Google Cloud announces Grace Hopper subsea cable

IT giant connects up first new undersea cable of its kind since 2003 to connect UK, US and Spain

Google has launched one of the first transatlantic undersea cable connections in 17 years with the Grace Hopper digital pipeline, aiming to provide better resilience for the network that underpins its consumer and enterprise products.

Google said that currently, 98% of international internet traffic is ferried around the world by subsea cable and Grace Hopper will join its other private subsea cables, Curie, Dunant and Equiano, to connect far-flung continents via the ocean floor.

The company said private subsea cables allow it to plan effectively for the future capacity needs of its customers and users around the world, and add a layer of security beyond what is available over the public internet.

The cable is named after computer science pioneer Grace Brewster Murray Hopper, who was best known for her work on one of the first linkers (compilers), which was critical in the development of the Cobol programming language.
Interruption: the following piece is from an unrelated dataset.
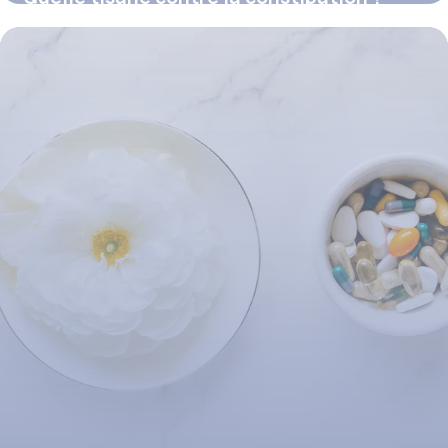
16 juillet 2026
She is also credited, famously, with literally finding a bug in a program running on the early Harvard Mark II computer – a moth trapped in a panel.
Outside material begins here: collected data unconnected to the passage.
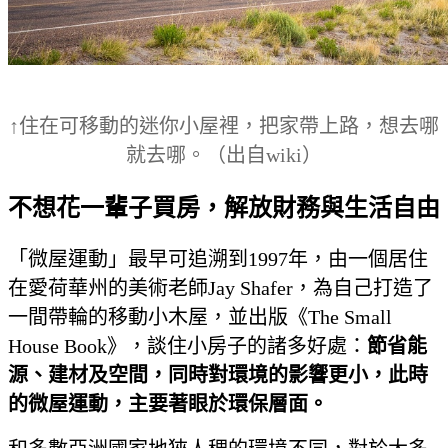
↑
住在可移動的迷你小屋裡，把家帶上路，想去哪
就去哪。（出自wiki）
不想花一輩子買房，解放財務與生活自由
「微屋運動」最早可追溯到1997年，由一個居住
在愛荷華州的美術老師Jay Shafer，為自己打造了
一間帶輪的移動小木屋，並出版《The Small
House Book》，談住小房子的諸多好處：
節省能
源、建材及空間，同時對環境的影響更小，此時
的微屋運動，主要著眼於環保層面。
Google said it is continuing that legacy of innovation by investing in the future of transatlantic communications with a state-of-the-art fibre-optic cable, which will run between the UK, the US and Spain.

Earlier this year, it signed a contract with US subsea cable provider SubCom to build the cable, and the project is expected to be completed in 2022. Once commissioned, the Grace Hopper cable will be one of the first new cables to connect the UK and the US since 2003, increasing capacity on the busy global crossroads and powering Google services such as Meet, Gmail and Google Cloud.

This is also the first investment by Google in a subsea cable route to Spain, and the landing point will integrate more tightly the upcoming Google Cloud region in Madrid into its global infrastructure.

The Grace Hopper cable will have 16 fibre pairs, 32 fibres, and will incorporate novel optical fibre switching that allows for increased reliability in global communications, enabling Google to move traffic around outages better.

Google and SubCom engineers have collaborated on incorporating “innovative” switching architecture into the system. Google says Grace Hopper is the world’s first submarine cable to use this technology, and it looks forward to deploying such technology on other systems in the future.